**Work order**
Pick out every line of the entries below where "gmail" occurs, and copy those lines.

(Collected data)
'''
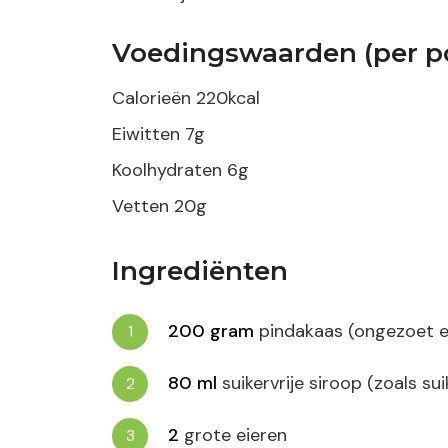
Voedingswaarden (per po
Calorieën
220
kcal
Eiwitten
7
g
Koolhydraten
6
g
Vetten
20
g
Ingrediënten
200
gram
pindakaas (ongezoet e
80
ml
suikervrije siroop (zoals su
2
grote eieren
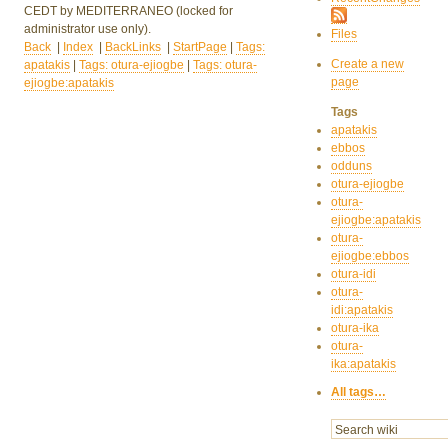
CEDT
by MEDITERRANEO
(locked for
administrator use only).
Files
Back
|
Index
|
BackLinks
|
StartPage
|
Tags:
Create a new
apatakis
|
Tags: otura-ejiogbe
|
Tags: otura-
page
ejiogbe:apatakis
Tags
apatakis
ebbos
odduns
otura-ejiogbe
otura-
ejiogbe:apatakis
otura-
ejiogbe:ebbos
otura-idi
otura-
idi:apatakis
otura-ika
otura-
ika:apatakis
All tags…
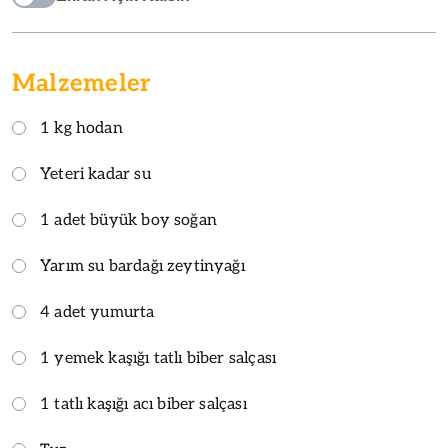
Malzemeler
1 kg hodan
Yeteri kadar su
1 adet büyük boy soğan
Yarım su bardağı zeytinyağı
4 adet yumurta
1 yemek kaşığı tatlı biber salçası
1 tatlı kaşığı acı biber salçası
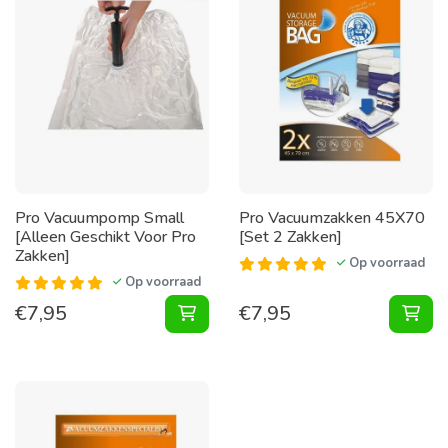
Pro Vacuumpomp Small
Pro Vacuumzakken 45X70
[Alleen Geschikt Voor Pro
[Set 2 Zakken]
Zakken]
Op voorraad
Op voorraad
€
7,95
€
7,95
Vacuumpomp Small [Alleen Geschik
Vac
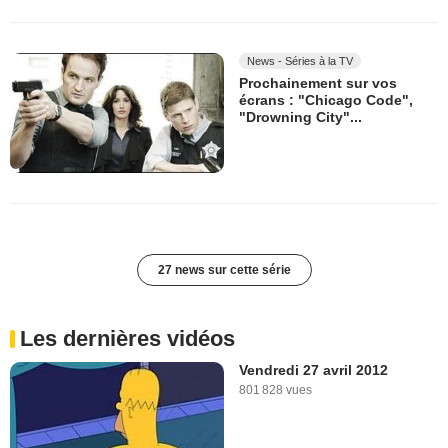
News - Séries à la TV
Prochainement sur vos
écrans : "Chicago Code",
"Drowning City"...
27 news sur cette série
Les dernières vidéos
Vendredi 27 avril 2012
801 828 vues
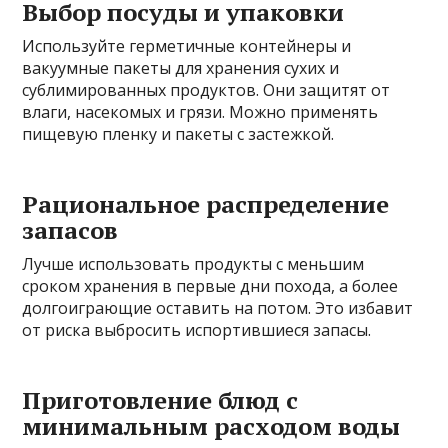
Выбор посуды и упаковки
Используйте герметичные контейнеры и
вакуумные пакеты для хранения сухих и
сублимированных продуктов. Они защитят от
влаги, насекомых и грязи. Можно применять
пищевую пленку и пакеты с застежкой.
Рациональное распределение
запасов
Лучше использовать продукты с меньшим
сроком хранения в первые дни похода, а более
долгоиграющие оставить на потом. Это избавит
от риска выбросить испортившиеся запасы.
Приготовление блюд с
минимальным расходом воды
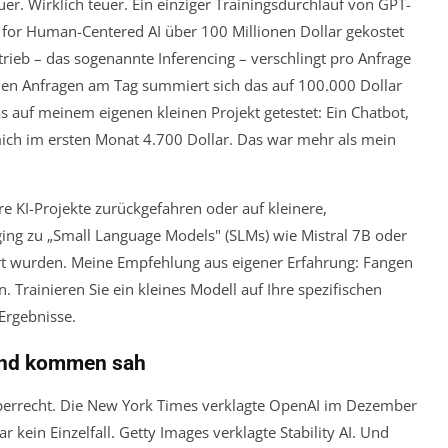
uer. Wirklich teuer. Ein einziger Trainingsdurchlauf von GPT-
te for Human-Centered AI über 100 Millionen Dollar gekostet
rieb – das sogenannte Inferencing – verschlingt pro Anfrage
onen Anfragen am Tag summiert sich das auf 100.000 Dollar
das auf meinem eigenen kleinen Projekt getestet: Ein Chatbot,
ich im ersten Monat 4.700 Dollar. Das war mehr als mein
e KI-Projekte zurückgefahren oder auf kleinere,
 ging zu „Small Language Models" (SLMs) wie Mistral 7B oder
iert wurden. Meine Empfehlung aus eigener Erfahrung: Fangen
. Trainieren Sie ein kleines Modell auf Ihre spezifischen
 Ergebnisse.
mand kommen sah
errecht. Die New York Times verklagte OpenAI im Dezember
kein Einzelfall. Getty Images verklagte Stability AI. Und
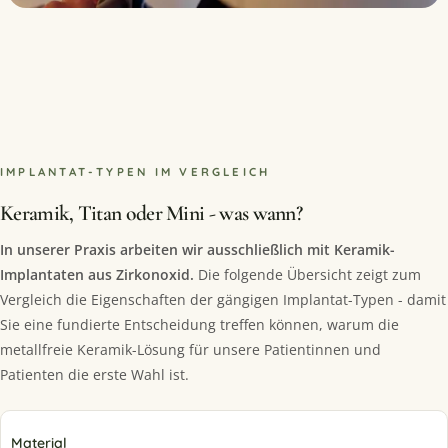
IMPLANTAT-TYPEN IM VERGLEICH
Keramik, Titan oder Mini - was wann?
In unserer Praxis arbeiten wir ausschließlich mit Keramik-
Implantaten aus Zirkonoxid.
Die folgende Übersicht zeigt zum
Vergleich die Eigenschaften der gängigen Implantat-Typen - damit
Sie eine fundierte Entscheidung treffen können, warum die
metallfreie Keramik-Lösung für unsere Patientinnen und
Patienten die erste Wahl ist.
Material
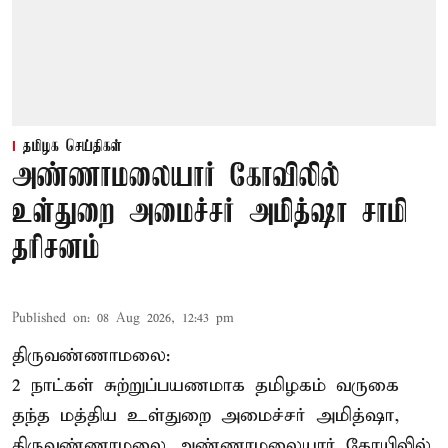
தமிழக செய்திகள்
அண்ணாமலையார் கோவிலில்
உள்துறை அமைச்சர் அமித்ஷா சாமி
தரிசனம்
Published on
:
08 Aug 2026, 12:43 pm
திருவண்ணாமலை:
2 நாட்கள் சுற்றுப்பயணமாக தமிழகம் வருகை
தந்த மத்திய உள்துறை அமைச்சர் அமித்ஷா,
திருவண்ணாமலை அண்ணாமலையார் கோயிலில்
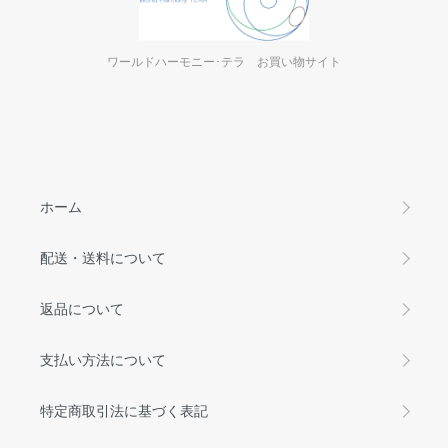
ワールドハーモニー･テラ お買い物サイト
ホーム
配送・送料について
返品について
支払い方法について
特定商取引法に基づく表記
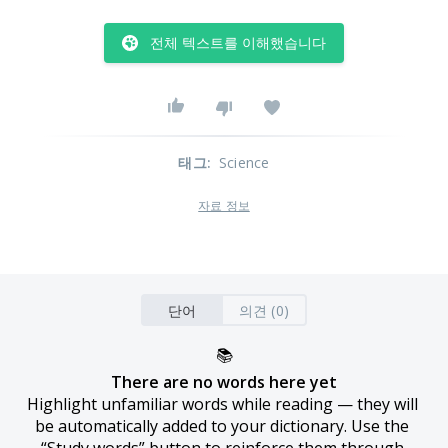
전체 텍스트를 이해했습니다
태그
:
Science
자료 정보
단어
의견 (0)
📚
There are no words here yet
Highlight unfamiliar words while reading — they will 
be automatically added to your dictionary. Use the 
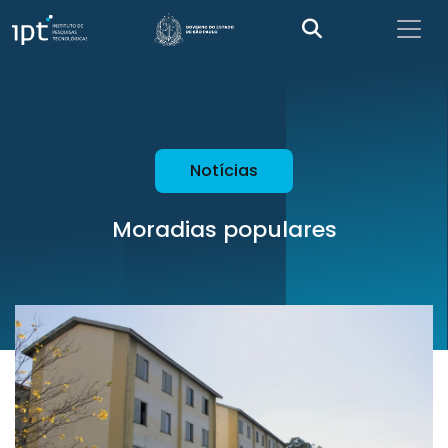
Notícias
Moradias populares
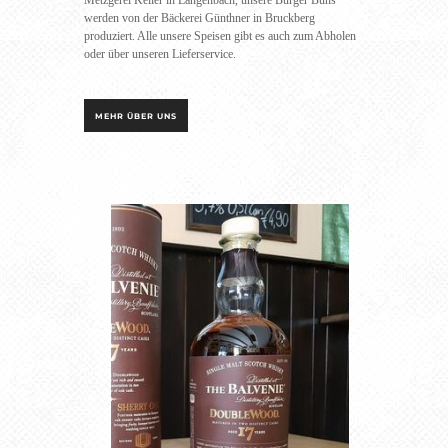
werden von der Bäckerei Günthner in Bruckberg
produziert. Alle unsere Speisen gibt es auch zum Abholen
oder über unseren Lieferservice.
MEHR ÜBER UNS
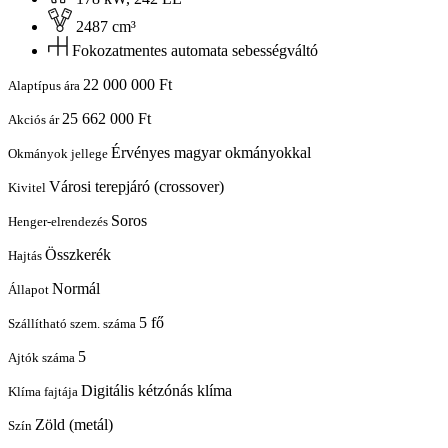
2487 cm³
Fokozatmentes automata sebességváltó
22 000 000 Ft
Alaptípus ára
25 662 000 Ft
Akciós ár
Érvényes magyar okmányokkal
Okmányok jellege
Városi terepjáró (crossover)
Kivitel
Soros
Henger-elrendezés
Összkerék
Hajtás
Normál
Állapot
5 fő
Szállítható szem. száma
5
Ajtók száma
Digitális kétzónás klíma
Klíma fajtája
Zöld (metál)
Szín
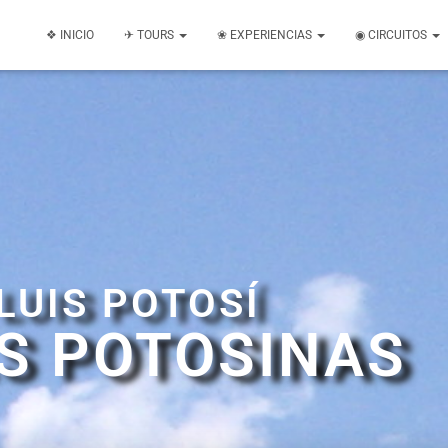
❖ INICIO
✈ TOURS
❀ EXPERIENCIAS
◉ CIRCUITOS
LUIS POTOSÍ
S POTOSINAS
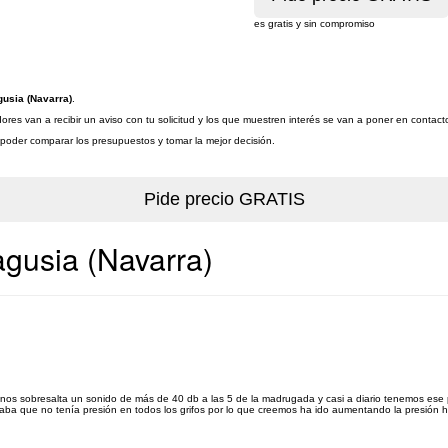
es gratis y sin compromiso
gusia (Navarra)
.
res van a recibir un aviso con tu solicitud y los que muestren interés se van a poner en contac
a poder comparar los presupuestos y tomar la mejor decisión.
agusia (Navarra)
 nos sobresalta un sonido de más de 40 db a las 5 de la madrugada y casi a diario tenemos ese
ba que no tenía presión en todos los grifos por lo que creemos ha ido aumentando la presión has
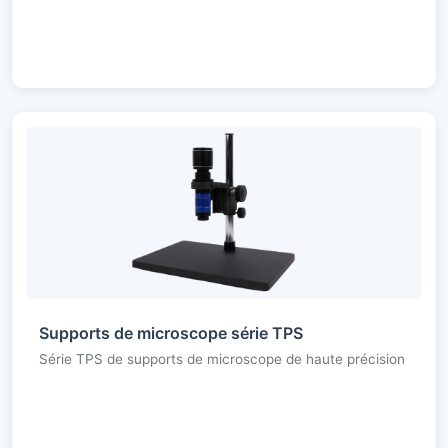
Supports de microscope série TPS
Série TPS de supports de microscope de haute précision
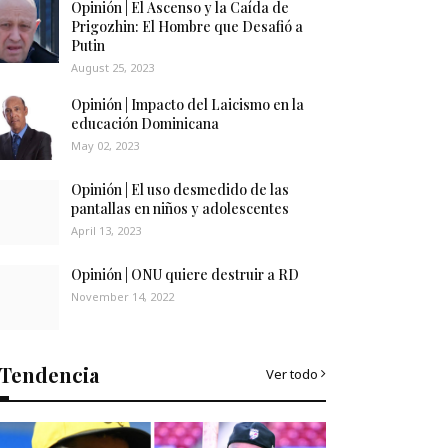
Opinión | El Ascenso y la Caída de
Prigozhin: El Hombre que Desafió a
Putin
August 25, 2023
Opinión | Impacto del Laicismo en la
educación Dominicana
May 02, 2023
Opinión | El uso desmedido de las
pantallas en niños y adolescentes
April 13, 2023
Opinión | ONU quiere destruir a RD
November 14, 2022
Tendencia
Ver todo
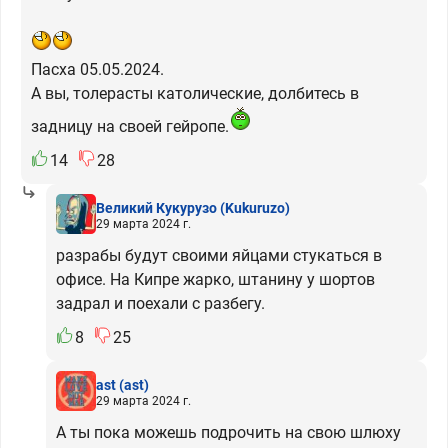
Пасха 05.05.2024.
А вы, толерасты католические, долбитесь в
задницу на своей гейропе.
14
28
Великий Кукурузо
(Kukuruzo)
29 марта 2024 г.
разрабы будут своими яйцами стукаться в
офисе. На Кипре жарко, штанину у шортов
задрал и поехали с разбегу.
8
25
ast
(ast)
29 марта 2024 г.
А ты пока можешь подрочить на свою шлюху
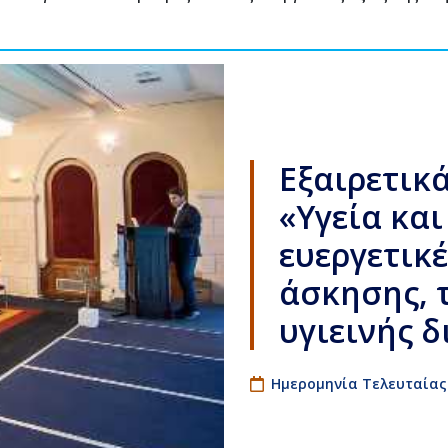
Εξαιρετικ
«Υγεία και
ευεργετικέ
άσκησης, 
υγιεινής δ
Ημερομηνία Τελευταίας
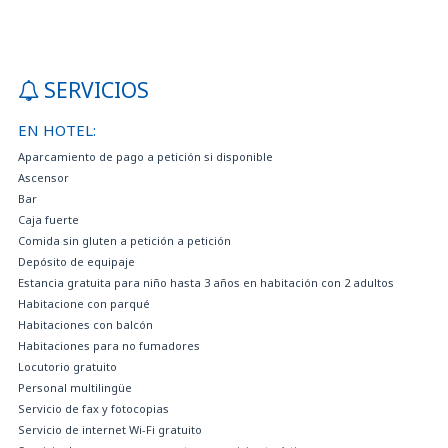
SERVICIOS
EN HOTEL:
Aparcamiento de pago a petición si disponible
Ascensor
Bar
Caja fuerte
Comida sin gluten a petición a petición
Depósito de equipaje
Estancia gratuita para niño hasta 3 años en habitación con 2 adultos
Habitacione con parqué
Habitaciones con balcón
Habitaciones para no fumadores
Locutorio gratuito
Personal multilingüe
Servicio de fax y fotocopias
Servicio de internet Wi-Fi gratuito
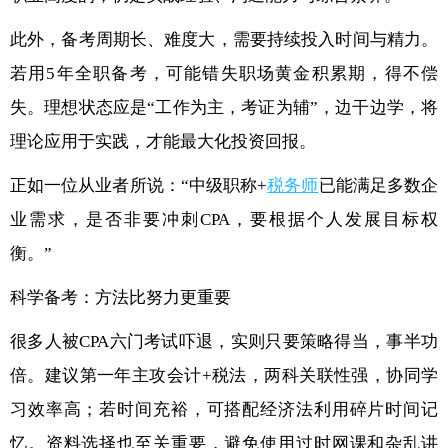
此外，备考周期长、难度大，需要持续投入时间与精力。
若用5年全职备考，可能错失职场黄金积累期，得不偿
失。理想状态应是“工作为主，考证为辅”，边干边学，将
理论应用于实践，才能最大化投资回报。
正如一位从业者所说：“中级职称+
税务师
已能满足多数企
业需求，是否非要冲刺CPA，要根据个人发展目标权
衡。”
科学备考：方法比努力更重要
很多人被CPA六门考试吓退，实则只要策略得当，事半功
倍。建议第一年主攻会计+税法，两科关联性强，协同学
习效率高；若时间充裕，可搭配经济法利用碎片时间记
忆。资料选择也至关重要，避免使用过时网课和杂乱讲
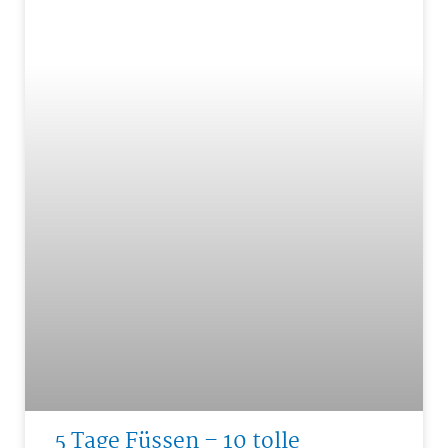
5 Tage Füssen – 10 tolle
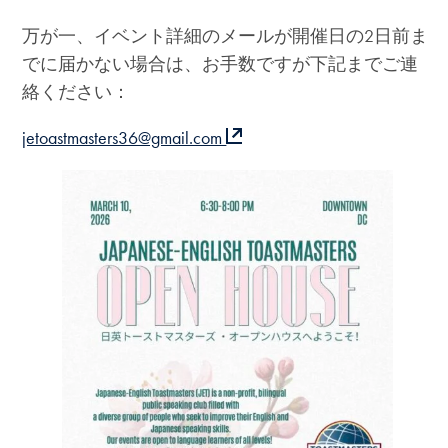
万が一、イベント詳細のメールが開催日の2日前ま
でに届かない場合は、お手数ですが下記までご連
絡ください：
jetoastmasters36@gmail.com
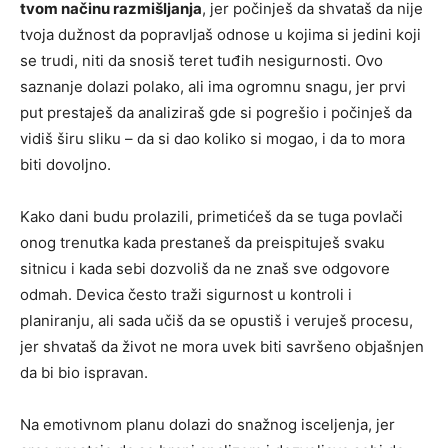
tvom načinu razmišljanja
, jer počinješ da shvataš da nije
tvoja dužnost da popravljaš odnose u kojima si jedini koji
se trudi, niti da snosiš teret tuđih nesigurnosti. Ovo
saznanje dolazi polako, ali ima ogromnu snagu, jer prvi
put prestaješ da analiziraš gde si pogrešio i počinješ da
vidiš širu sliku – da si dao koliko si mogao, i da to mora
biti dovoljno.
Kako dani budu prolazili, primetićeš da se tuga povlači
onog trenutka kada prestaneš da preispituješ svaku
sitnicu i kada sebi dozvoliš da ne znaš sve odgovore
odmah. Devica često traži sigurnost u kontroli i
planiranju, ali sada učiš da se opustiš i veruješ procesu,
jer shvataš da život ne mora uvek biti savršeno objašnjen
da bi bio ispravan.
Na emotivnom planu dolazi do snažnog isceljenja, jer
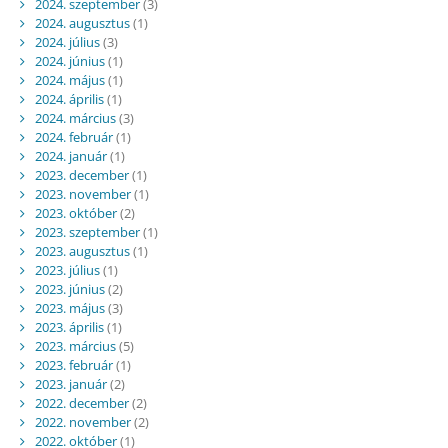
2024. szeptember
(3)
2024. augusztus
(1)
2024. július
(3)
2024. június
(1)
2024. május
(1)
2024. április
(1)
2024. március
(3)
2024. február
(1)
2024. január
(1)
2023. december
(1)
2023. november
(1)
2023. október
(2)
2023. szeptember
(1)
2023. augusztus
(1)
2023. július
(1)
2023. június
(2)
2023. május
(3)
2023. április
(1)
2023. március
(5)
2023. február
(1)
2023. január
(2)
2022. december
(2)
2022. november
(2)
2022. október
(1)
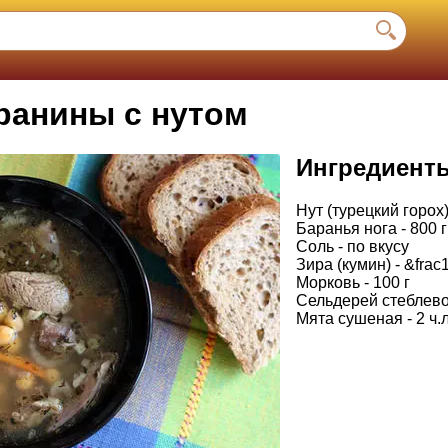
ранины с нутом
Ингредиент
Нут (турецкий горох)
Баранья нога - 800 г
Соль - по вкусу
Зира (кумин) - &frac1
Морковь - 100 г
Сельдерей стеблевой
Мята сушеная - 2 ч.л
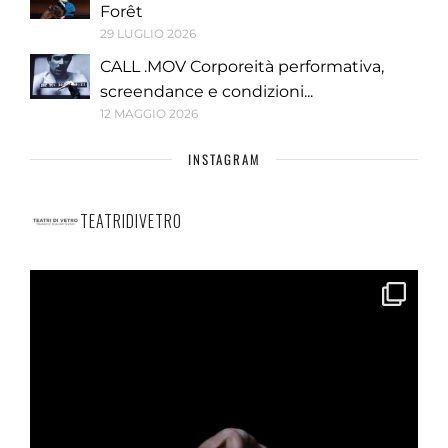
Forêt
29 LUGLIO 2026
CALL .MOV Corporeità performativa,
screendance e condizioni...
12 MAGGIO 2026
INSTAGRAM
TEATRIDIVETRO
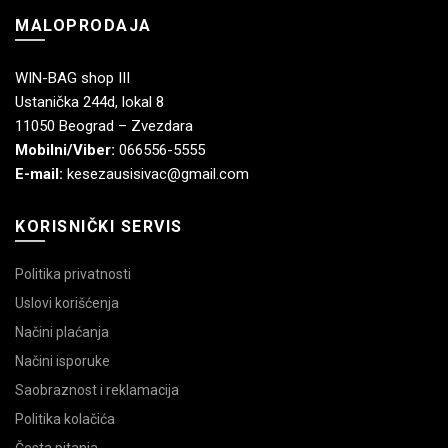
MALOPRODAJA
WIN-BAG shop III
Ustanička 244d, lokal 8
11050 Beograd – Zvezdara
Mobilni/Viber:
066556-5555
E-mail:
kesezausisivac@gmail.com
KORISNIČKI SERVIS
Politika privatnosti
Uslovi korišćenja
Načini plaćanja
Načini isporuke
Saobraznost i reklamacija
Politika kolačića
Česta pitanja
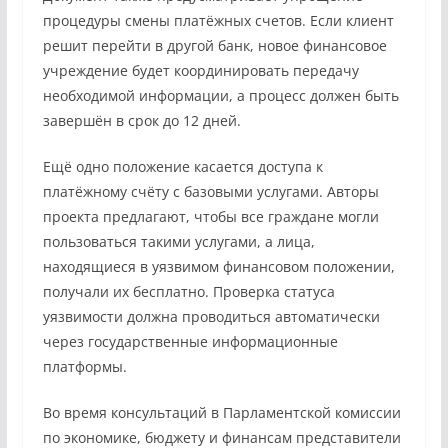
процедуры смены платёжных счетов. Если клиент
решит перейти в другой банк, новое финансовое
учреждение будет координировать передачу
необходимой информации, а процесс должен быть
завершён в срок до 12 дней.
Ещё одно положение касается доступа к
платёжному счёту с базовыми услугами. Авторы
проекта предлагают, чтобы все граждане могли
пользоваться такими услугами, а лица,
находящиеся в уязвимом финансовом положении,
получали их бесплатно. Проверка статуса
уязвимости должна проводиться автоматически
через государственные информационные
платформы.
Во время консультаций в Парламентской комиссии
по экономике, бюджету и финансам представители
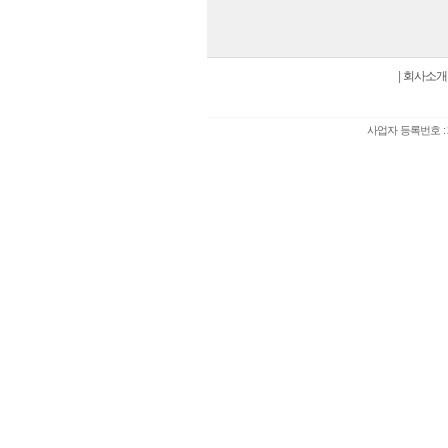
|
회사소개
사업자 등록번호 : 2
'''
**Output below**
jetoastmasters36@gmail.com
kesezausisivac@gmail.com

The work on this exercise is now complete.